HOW TO COMPLETE THIS TASK:
From the data below, copy each line that includes the word "sectores".

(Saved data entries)
----

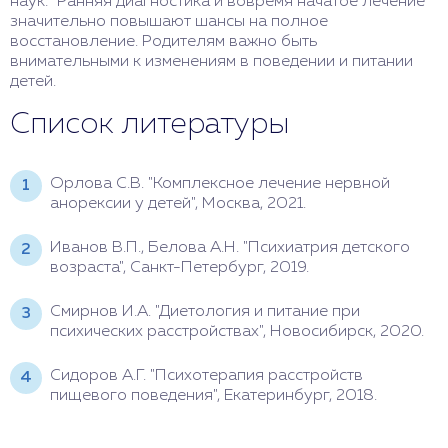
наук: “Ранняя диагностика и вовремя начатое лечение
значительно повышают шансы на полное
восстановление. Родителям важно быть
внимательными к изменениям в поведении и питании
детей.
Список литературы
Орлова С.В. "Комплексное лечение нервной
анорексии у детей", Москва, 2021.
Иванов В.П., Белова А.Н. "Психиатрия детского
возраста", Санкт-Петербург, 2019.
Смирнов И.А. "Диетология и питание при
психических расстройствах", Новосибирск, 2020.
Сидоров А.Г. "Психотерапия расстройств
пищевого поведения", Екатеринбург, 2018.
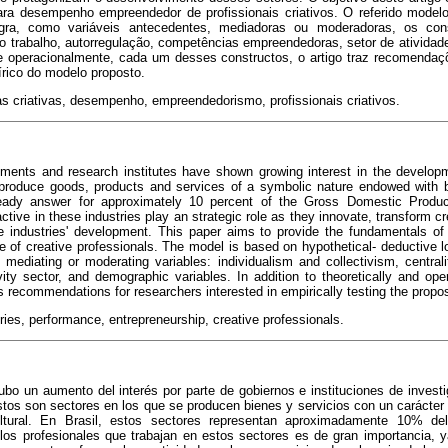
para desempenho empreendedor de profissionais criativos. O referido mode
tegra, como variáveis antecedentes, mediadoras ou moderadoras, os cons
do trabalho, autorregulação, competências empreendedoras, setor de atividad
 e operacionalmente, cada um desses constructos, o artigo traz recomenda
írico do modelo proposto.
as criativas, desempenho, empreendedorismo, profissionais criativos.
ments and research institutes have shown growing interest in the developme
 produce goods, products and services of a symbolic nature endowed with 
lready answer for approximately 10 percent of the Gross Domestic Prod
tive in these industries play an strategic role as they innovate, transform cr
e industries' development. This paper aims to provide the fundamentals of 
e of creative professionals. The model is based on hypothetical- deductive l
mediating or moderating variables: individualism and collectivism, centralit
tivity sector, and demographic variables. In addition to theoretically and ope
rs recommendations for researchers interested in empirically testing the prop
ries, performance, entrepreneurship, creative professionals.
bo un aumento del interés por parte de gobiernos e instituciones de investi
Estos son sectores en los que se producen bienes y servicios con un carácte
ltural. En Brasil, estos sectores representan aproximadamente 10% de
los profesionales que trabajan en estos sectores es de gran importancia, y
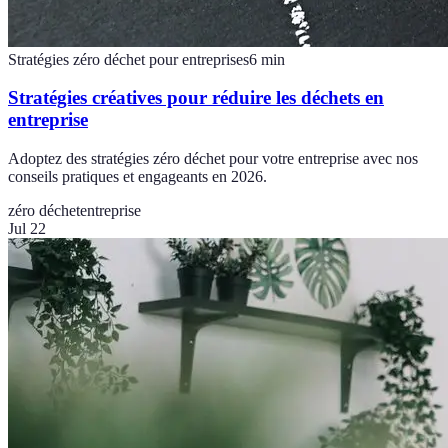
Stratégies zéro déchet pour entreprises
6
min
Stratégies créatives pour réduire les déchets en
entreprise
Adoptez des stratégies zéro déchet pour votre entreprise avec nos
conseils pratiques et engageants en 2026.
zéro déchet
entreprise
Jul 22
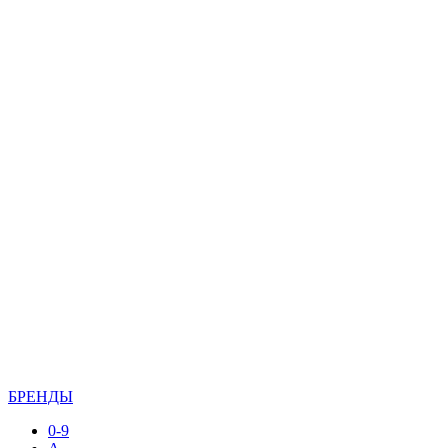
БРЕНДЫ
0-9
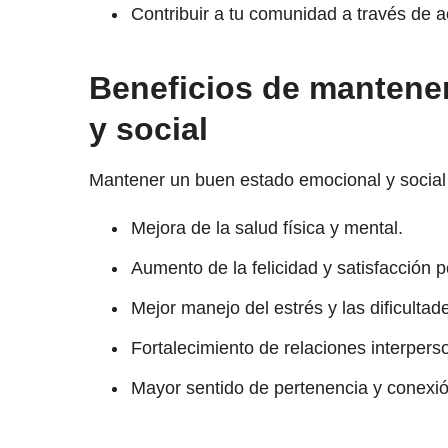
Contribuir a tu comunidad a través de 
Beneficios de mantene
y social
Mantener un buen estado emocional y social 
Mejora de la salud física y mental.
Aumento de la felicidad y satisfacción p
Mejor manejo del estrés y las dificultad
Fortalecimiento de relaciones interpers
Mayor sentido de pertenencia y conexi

----

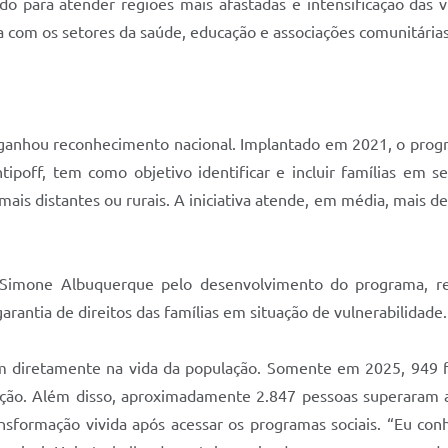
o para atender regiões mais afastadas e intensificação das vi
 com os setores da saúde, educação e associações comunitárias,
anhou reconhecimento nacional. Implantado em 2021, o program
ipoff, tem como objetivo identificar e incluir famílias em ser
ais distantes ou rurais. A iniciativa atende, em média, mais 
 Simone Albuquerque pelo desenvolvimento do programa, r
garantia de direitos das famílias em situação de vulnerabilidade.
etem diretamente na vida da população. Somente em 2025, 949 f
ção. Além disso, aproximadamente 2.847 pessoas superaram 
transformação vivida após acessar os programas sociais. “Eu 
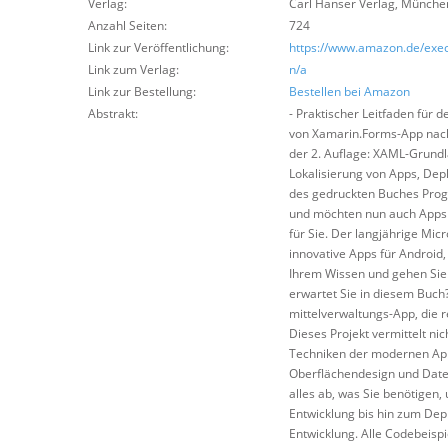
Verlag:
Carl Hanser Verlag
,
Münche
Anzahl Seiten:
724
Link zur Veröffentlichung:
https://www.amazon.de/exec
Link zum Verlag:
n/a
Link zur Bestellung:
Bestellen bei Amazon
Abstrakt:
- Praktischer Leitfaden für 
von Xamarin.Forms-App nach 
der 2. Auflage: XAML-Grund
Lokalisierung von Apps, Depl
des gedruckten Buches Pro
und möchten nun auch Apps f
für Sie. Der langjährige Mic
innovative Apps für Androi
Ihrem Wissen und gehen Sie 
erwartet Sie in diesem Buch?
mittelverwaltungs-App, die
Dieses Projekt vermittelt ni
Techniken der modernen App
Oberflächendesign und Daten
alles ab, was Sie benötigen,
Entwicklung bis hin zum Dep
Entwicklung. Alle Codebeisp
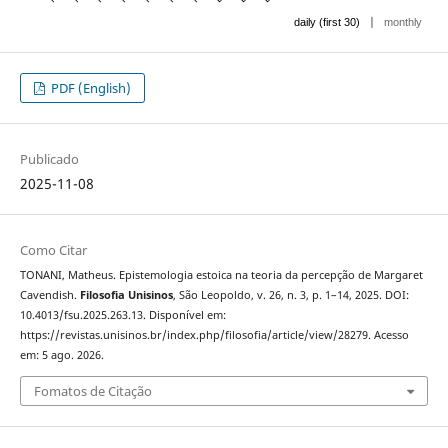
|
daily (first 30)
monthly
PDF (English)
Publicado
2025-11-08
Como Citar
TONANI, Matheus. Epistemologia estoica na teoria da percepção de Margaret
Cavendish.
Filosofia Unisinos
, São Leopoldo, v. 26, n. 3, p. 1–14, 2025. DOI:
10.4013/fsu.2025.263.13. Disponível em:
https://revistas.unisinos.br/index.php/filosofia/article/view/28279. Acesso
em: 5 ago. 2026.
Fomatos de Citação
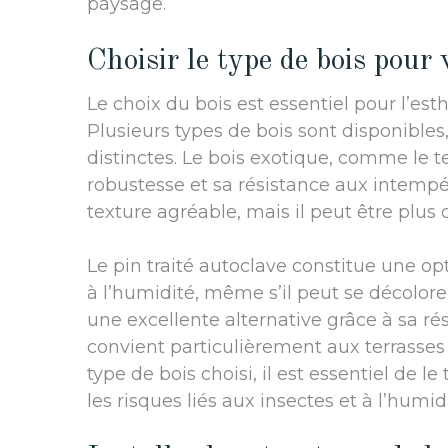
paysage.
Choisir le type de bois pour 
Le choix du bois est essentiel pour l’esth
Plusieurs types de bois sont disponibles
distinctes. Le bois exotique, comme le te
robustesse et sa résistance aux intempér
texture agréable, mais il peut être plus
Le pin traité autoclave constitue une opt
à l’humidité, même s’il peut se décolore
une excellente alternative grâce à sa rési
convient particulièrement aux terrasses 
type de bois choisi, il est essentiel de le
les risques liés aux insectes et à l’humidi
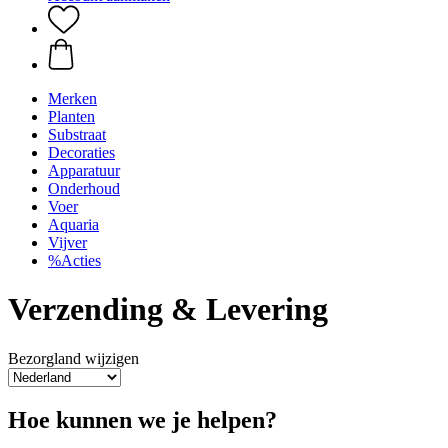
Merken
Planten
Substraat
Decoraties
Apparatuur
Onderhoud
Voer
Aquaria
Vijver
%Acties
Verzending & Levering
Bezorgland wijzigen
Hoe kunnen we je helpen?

----

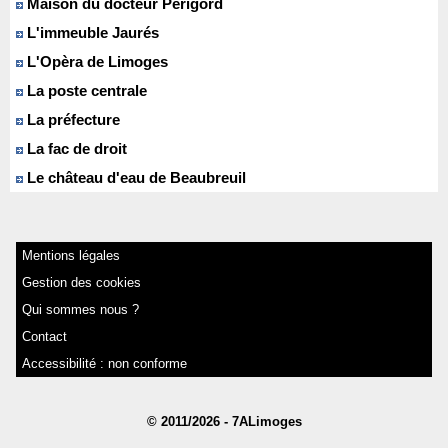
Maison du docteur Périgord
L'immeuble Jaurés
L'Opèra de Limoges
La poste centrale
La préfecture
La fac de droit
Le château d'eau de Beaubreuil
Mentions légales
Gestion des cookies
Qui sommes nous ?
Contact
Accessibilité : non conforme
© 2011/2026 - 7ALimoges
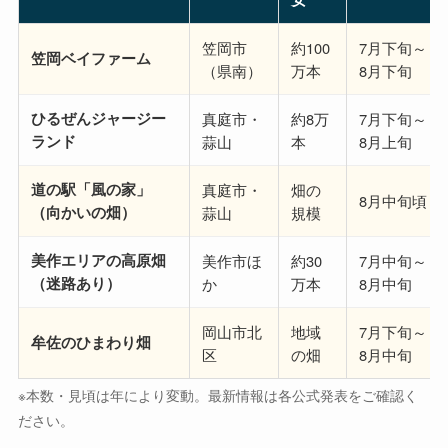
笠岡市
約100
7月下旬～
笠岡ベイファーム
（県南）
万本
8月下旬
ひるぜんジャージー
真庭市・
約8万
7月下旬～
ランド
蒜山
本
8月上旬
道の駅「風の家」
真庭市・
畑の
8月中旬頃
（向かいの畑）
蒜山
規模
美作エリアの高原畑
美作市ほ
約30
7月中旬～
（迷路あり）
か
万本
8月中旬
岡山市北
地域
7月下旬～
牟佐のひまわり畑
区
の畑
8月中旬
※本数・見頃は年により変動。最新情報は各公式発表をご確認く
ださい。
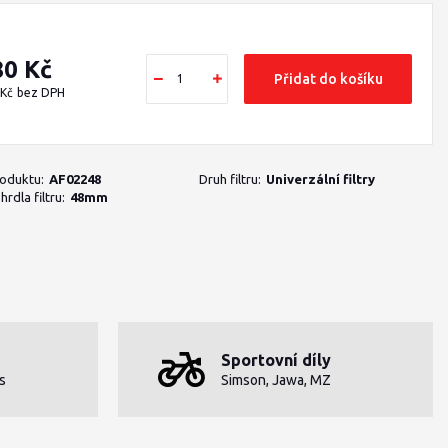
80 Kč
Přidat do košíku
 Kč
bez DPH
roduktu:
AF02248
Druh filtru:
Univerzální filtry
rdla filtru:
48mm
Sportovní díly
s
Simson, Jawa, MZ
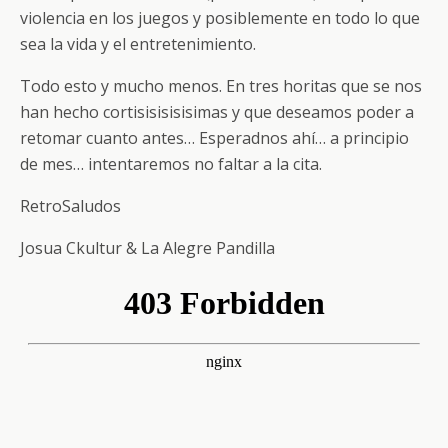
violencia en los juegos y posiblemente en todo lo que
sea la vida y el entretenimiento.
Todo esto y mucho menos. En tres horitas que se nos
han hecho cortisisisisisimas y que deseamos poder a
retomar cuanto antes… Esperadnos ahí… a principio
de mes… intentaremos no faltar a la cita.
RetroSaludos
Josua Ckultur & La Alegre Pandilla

----

RESPONSE AREA:
Estos son sectores en los que se producen bienes y servicios con un carácte
ltural. En Brasil, estos sectores representan aproximadamente 10% de
los profesionales que trabajan en estos sectores es de gran importancia, y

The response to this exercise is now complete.